Carlos Ghosn, the disgraced former leader of Renault Nissan and public face of the alliance, has reportedly been arrested in Japan on charges of financial misdeeds. The Japanese government is accusing Ghosn of under-reporting about $44 million in income. While Ghosn is a French national, his own country is taking a step away from him, possibly signaling they think he’s done for.
According to Automotive News, French Finance Minister Bruno Le Maire said they don’t back Ghosn running Renault any longer since he’s obviously “not in a position” to do so. Running a large automaker from a jail cell would be difficult, although that didn’t slow down Al Capone.
An interim leader will be appointed any moment now, and this decision could be pivotal. If Ghosn is convicted and sent to prison in Japan, that interim leader could turn into a more permanent change.
Lest you think the French government is completely abandoning Ghosn, Le Maire did said the government won’t demand he leaves the Renault board. The reason is simple: a lack of proof that Ghosn is guilty. Of course, France is the biggest shareholder for Renault, and so can effectively stave off attempts to push Ghosn out, for now.

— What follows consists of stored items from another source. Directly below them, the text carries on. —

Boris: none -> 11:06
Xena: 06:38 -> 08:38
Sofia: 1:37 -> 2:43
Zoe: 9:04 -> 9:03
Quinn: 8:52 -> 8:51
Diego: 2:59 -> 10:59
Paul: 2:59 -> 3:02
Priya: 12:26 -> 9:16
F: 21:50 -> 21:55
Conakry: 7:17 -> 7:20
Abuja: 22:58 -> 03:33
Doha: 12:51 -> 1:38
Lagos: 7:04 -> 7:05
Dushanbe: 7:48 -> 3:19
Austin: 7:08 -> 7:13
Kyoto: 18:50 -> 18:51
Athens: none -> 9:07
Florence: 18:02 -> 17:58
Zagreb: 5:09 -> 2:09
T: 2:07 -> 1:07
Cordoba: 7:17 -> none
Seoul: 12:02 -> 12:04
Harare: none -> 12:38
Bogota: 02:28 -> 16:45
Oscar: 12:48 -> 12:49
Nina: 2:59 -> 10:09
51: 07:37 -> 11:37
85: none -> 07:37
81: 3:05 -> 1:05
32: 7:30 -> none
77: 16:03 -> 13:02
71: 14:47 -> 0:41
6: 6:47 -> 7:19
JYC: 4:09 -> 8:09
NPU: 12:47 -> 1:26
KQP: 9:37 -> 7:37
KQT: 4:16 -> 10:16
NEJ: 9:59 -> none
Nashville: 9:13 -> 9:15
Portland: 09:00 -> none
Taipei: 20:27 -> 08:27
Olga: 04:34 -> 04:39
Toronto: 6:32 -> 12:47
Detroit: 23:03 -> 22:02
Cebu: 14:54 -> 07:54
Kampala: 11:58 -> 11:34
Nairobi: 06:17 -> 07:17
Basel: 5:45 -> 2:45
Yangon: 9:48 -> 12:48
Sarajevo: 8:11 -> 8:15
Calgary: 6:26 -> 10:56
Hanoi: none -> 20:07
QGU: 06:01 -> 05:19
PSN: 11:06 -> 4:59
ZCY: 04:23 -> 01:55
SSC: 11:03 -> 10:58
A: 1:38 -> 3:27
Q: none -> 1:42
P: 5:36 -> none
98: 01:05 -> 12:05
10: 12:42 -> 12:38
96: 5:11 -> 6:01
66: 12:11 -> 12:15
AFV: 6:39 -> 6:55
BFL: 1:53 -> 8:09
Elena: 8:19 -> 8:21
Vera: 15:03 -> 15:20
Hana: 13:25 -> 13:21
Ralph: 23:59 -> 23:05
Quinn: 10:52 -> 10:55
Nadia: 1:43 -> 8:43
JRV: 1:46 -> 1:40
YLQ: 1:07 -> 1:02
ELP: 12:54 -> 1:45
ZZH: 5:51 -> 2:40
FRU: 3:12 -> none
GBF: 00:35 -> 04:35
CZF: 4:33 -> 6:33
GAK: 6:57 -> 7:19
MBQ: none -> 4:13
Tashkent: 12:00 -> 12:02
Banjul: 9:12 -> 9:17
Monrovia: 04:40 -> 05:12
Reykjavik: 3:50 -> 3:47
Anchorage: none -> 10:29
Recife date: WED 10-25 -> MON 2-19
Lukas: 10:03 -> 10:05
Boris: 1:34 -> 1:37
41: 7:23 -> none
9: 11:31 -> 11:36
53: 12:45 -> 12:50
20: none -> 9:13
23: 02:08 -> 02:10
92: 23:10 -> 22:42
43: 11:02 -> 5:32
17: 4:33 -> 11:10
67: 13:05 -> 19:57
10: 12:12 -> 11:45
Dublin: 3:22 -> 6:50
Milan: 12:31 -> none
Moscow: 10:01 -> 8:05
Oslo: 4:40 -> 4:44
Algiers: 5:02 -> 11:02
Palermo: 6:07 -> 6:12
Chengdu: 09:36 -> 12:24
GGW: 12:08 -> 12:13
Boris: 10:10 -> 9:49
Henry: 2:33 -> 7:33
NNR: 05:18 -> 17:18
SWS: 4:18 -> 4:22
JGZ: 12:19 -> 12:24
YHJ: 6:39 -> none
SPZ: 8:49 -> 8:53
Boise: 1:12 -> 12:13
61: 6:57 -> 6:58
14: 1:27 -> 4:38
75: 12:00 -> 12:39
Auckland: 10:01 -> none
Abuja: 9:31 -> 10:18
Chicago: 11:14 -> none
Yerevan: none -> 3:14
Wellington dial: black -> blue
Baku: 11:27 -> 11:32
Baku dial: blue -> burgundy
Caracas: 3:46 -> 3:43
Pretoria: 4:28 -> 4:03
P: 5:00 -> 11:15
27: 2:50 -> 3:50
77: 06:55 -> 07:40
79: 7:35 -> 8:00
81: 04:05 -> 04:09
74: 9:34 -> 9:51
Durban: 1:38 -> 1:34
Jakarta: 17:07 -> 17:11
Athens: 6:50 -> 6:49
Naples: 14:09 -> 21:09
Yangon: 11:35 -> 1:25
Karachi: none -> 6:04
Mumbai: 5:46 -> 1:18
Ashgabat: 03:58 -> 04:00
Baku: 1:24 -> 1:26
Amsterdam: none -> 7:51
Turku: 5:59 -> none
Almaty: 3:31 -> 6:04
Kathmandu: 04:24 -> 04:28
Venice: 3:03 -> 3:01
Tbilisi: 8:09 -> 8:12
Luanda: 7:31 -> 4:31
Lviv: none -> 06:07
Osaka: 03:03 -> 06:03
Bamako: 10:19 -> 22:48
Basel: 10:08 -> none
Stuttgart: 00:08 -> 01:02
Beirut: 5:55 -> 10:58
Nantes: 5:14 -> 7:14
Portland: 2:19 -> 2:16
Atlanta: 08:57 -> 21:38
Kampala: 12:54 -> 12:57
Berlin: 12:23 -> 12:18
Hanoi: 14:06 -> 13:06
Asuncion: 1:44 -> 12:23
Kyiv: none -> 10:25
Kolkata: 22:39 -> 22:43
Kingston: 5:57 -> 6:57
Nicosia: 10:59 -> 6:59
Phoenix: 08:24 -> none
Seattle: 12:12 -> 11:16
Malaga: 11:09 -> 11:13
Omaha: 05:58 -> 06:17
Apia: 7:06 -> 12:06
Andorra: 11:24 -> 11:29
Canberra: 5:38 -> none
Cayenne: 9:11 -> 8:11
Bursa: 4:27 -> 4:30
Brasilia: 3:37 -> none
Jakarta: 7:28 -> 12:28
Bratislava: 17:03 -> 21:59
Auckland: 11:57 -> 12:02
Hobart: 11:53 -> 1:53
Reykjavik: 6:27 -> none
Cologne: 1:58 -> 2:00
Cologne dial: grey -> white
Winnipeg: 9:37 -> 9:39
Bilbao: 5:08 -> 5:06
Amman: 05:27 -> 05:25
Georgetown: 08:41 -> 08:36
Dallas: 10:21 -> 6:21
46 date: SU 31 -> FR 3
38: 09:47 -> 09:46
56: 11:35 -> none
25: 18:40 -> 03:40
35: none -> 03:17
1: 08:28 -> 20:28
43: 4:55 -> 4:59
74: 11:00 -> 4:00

There are questions if this information leaked about Ghosn’s misdeeds is part of a palace coup performed by Nissan CEO Hiroto Saikawa. If true, it shows all is not well with the Renault-Nissan-Mitsubishi Alliance and that the end is likely near. That will have ripple effects in the auto industry, since the Alliance used to be something analysts thought would be a blueprint for the future.